They Are Ready

By Audra Bolhuis, 9-10th Grade Teacher, Jenison, MI:


Kayonia was a quiet student when I had her in the ninth grade. She worked hard (for a ninth grader), was funny, and always loved to read even though she often struggled with reading, writing, and speech. In her last year of high school, she enrolled in Mythology with another teacher. The first week of class, she stopped by to grab a breakfast bar from me and to have a chat about her new class.

“I hope Ms. What’s-Her-Name didn’t think I was ignoring her today,” she said, not looking me in the eye, because she never did.

“Why would you say that? Didn’t it go okay in her class?” I responded, confused.

“Well, I acted like I didn’t really want to be in there today, but,” and she paused for effect, “I am actually really excited about mythology. I love gods and goddesses and all that stuff. But I acted like I didn’t today.”

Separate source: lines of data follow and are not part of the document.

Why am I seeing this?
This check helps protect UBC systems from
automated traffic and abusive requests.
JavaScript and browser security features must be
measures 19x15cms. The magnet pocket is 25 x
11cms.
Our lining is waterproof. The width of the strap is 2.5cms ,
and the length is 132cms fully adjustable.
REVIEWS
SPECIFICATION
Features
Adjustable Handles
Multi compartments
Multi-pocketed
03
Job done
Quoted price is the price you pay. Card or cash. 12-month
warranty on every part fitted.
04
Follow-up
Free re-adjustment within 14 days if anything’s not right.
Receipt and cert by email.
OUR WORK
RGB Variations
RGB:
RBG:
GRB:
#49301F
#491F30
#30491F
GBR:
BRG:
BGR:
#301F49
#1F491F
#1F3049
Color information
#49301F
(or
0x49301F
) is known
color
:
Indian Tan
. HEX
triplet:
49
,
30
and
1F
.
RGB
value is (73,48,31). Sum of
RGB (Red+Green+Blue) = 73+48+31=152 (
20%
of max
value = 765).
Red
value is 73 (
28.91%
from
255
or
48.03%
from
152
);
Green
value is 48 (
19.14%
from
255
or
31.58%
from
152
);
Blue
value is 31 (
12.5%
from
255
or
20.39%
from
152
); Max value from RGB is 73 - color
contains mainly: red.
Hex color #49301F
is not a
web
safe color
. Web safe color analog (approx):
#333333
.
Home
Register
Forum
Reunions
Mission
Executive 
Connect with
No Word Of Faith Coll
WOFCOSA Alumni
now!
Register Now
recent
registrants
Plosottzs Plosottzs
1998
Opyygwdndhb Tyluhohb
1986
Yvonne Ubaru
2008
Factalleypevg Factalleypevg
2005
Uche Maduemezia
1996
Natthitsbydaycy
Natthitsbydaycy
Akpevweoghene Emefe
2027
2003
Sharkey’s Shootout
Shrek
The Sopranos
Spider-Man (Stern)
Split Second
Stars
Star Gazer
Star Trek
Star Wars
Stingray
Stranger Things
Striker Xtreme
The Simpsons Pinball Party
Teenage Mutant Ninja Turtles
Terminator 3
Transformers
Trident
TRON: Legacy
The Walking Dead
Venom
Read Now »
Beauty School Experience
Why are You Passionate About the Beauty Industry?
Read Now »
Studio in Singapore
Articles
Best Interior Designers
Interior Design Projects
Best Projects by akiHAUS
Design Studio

Kayonia has always been a little guarded about how much she liked school. In ninth grade when I met her, she was receiving speech therapy and special education because of her struggles. As a novice teacher, I thought she definitely did not want to read a book or write a paper. As I got to know her better, I realized she did like some parts of school and needed others.

Kayonia showed up in the winter of her sophomore year without a coat, so the office got her one. In her junior year, she stopped carrying a backpack because hers was broken, so I gave her my Jansport from my years in high school. (It was still intact and ready for a second generation of high school!) Through her last day of high school this year, I could see that our school was a place she felt safe and cared for. But on this day, she admitted she was excited about learning, which was something I never really expected to hear from her. She was excited to read about mythology. She was excited to learn more about gods and goddesses (which I discovered she already knew quite a bit about). She was excited to BE excited.

I reached out to the other teacher to let her know that although Kayonia might look nonchalant in her room, she was actually engaged, interested, and ready to learn. My experience reminded me that students often are ready to learn and are thirsty for knowledge, even if they’re too cool to admit it. Even if we don’t always notice, they are ready.